= Harmon Schmelzenbach =

Christian missionary to Kenya

Harmon Lee Schmelzenbach III (December 18, 1935 - January 2, 2019) was the founder of Africa Nazarene University (ANU) in Kenya, East Africa. He was the grandson of Harmon Faldean Schmelzenbach who began the missionary work of the Nazarene Church in Africa in 1910.

As a Career Assignment Missionary to the Church of the Nazarene, Schmelzenbach continued the family missionary work that started with his grandfather and continued by his father Elmer “Vusigama” Schmelzenbach.

Schmelzenbach was born to Elmer and Mary in Idaho, raised in Eswatini and educated in South Africa and Idaho. He was first appointed to Africa in 1960, and laid the groundwork for the establishment of the Nazarene Church in many countries across East Africa. This effort culminated with the establishment of ANU in 1987 on land that he chose and arranged for purchase. The purpose of founding ANU was an effort to train local pastors and church leaders for the ever-increasing reach of the Nazarene Church in Africa.

He spent 34 years working in Africa, including South Africa (1960-1976), Namibia (1976-1984), Kenya (1984-1992) and two years in Ethiopia; he retired in 2001.

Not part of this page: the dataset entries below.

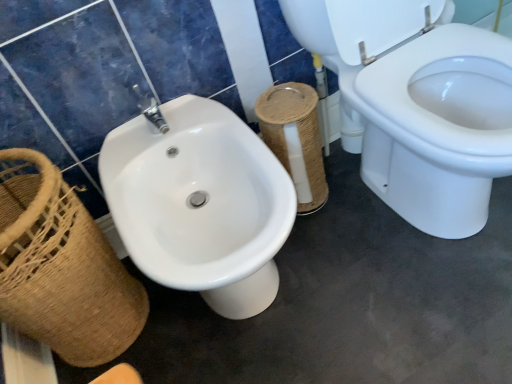 At what (x,y) coordinates should I click in order to perform the action: click on brown woven basket at left. Please return your answer as a coordinate pair (x, y). Looking at the image, I should click on (62, 268).

The image size is (512, 384). What do you see at coordinates (62, 268) in the screenshot?
I see `brown woven basket at left` at bounding box center [62, 268].

Measure the distance between point (92,283) and camera.

Point (92,283) is 95.70 centimeters from camera.

This screenshot has width=512, height=384. What do you see at coordinates (295, 140) in the screenshot?
I see `woven brown toilet paper at center` at bounding box center [295, 140].

The height and width of the screenshot is (384, 512). What are the coordinates of `woven brown toilet paper at center` in the screenshot? It's located at (295, 140).

At what (x,y) coordinates should I click in order to perform the action: click on brown woven basket at left. Please return your answer as a coordinate pair (x, y). Looking at the image, I should click on (62, 268).

Which object is positioned more to the left, brown woven basket at left or woven brown toilet paper at center?

From the viewer's perspective, brown woven basket at left appears more on the left side.

Considering their positions, is brown woven basket at left located in front of or behind woven brown toilet paper at center?

Clearly, brown woven basket at left is in front of woven brown toilet paper at center.

Is point (87, 231) positioned in front of point (269, 95)?

Yes, it is.

Based on the photo, from the image's perspective, who appears lower, brown woven basket at left or woven brown toilet paper at center?

brown woven basket at left, from the image's perspective.

From a real-world perspective, is brown woven basket at left on woven brown toilet paper at center?

Yes, from a real-world perspective, brown woven basket at left is above woven brown toilet paper at center.

Which of these two, brown woven basket at left or woven brown toilet paper at center, is thinner?

woven brown toilet paper at center is thinner.

From the picture: Who is taller, brown woven basket at left or woven brown toilet paper at center?

With more height is brown woven basket at left.

Is brown woven basket at left bigger than woven brown toilet paper at center?

Correct, brown woven basket at left is larger in size than woven brown toilet paper at center.

Is woven brown toilet paper at center located within brown woven basket at left?

Definitely not — woven brown toilet paper at center is not inside brown woven basket at left.

Is brown woven basket at left not near woven brown toilet paper at center?

No, brown woven basket at left is not far away from woven brown toilet paper at center.

Could you tell me if brown woven basket at left is facing woven brown toilet paper at center?

No, brown woven basket at left is not oriented towards woven brown toilet paper at center.

Where is `basket in front of the woven brown toilet paper at center`? This screenshot has width=512, height=384. basket in front of the woven brown toilet paper at center is located at coordinates (62, 268).

Visually, is woven brown toilet paper at center positioned to the left or to the right of brown woven basket at left?

woven brown toilet paper at center is to the right of brown woven basket at left.

From the picture: Considering the relative positions of woven brown toilet paper at center and brown woven basket at left in the image provided, is woven brown toilet paper at center behind brown woven basket at left?

Yes, woven brown toilet paper at center is behind brown woven basket at left.

Is point (317, 138) closer or farther from the camera than point (90, 265)?

Point (317, 138) appears to be farther away from the viewer than point (90, 265).

From the image's perspective, is woven brown toilet paper at center below brown woven basket at left?

No, from the image's perspective, woven brown toilet paper at center is not beneath brown woven basket at left.

From a real-world perspective, is woven brown toilet paper at center located beneath brown woven basket at left?

Correct, in the physical world, woven brown toilet paper at center is lower than brown woven basket at left.

Looking at their sizes, would you say woven brown toilet paper at center is wider or thinner than brown woven basket at left?

Considering their sizes, woven brown toilet paper at center looks slimmer than brown woven basket at left.

Does woven brown toilet paper at center have a lesser height compared to brown woven basket at left?

Correct, woven brown toilet paper at center is not as tall as brown woven basket at left.

Consider the image. Which of these two, woven brown toilet paper at center or brown woven basket at left, is smaller?

woven brown toilet paper at center.

Is woven brown toilet paper at center completely or partially outside of brown woven basket at left?

Yes.

Are woven brown toilet paper at center and brown woven basket at left beside each other?

No, woven brown toilet paper at center is not next to brown woven basket at left.

Based on the photo, does woven brown toilet paper at center turn towards brown woven basket at left?

No, woven brown toilet paper at center does not turn towards brown woven basket at left.

You are a GUI agent. You are given a task and a screenshot of the screen. Output one action in this format:
    pyautogui.click(x=<x>, y=<y>)
    Task: Click on the toilet paper behind the brown woven basket at left
    The image size is (512, 384).
    Given the screenshot: What is the action you would take?
    pyautogui.click(x=295, y=140)

Identify the location of toilet paper located above the brown woven basket at left (from the image's perspective). (295, 140).

The height and width of the screenshot is (384, 512). I want to click on toilet paper behind the brown woven basket at left, so click(295, 140). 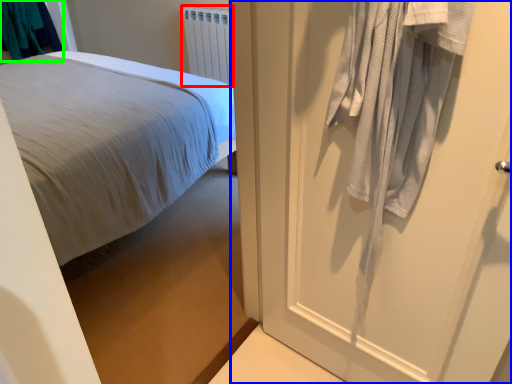 Question: Estimate the real-world distances between objects in this image. Which object is closer to radiator (highlighted by a red box), door (highlighted by a blue box) or laundry (highlighted by a green box)?

Choices:
 (A) door
 (B) laundry

Answer: (B) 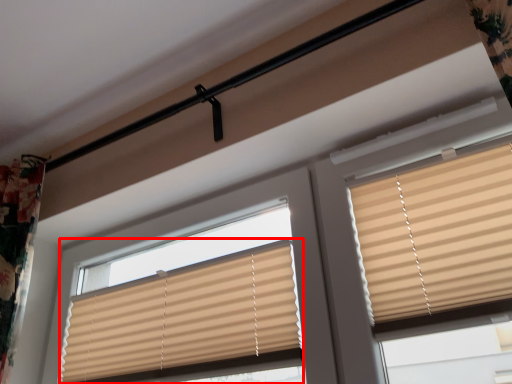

Schmelzenbach is third in a line of five generations of missionaries of the Nazarene church. His son, Harmon R. Schmelzenbach works in the South Pacific area as the Field Strategy Coordinator for the Melanesian and South Pacific Fields for the Church of the Nazarene; his son Quinton is also a missionary and speaker.

== Publications ==
Schmelzenbach wrote a biography of his grandfather, which was published in 1971.

== Family ==
Schmelzenbach was married to Beverley and they had three children.